Kultur erleben ist im Moment mit vielen Vorschriften verbunden, trotzdem hatte die Künstlerin Christine Wehe-Bamberger in die offene Scheune des Atelierhauses "Altes Gut" eingeladen, dort konnten die Gäste unter Einhaltung der Corona-Vorschriften eine Filmvorführung mit anschließender Diskussion mit der Regisseurin Angelika Schlüter erleben.
Die unterschiedlichen Lebenswege der Menschen faszinieren die vielseitige Künstlerin aus Havixbeck bei Münster, sie hat mehrere Filme und ein Hörspiel verfasst, außerdem arbeitet sie in den Bereichen Installation und Skulptur. Nächstes Jahr will sie wieder eine besondere Persönlichkeit in einem Kurzfilm vorstellen, aber diesmal war "Senora Pawlowsky" an der Reihe, zur Zeit der Filmaufnahmen 90 Jahre alt. "Der Weg einer Frau zwischen den Kriegen und Ideologien des 20. Jahrhunderts", so wird der Film beschrieben. Senora Pawlowsky erzählt aus ihrem Leben und zieht ein Fazit. Das Schönste, das man sich wünschen kann, ist nicht ungern zu sterben. Ich habe mein Leben gelebt", sagte sie in einer der Anfangsszenen.
Der Vater war Nazi, die Mutter unterstützte jüdische Familien
Geboren 1926 in Barcelona als Kind einer Kieler Bankiersfamilie, verbrachte sie ihre Kindheit in Spanien. Ihr strenger Vater war Nationalsozialist, die Mutter unterstützte jüdische Flüchtlinge. Bei zwei spanischen Nachbarinnen lernte das Mädchen Lesen und Schreiben. Als 1939 der Krieg ausbrach, ging die Familie zurück nach Deutschland, der Bruder und sie selbst mussten nach dem Abitur zum Militär und zum Arbeitsdienst.
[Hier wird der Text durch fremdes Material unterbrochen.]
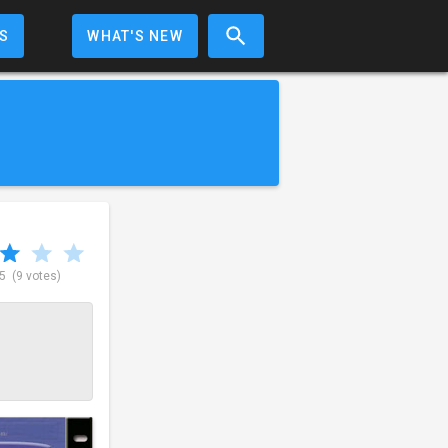
S
WHAT'S NEW
 5
(9 votes)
1943 war in Spanien der Bürgerkrieg zu Ende, das faschistische Franco-Regime hatte gesiegt. Senora Pawlowsky berichtet, dass sie 1944 die Erlaubnis erhielt, aus dem zerbombten Berlin nach Spanien zu reisen. Dort lernte sie die größte Liebe ihres Lebens kennen, den Russen Goga Pawlowsky, der keinen gültigen Pass hatte und sich als Weltbürger, als Kosmopolit, fühlte. Sie heirateten später in Oslo, da hatten sie bereits fünf Kinder, sechs werden es insgesamt. "Das muss man lernen: Aus dem Augenblick Glück zu schöpfen", sagte Senora Pawlowsky.
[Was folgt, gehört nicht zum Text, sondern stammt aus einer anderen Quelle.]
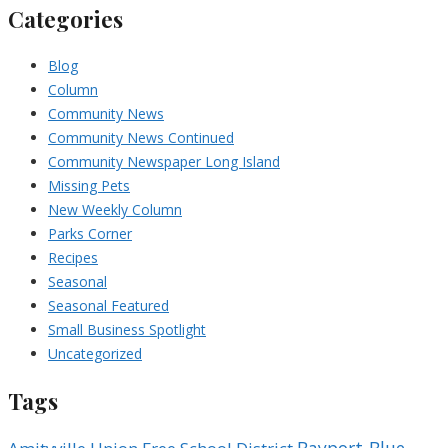
Categories
Blog
Column
Community News
Community News Continued
Community Newspaper Long Island
Missing Pets
New Weekly Column
Parks Corner
Recipes
Seasonal
Seasonal Featured
Small Business Spotlight
Uncategorized
Tags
Witwe mit 36 Jahren und sieben Kindern
Schon mit 36 Jahren wurde sie Witwe und musste ihre Kinder allein durchbringen. Das gelang ihr mit Hilfe ihrer Übersetzungstätigkeit. Sie sprach insgesamt sechs Sprachen und war zunächst als Angestellte tätig, später übersetzte sie als Selbständige insgesamt 25 Bücher. Die Senora ist bereits verstorben, sie wurde 92 Jahre alt. Sie fühlte sich weder als Deutsche, noch als Spanierin oder Russin. "Ich bin ein Mensch und damit hat's sich", sagte sie in einer der Szenen.
Der Film darf als Kurzfilm nur 30 Minuten dauern, kein Wunder, dass viele Fragen offen bleiben, die der Zuschauer gern erfahren hätte. Wie war es beim Arbeitsdienst, wie lebte es sich in Franco-Spanien und wie war es als alleinerziehende Mutter von später sieben (es kam noch eins von einem anderen Vater dazu) Kindern? Themen, die heute genauso aktuell sind wie damals werden im Film angesprochen: Heimatgefühl, Nationalismus, Mitgefühl, Durchhaltevermögen, Toleranz und Lebensfreude.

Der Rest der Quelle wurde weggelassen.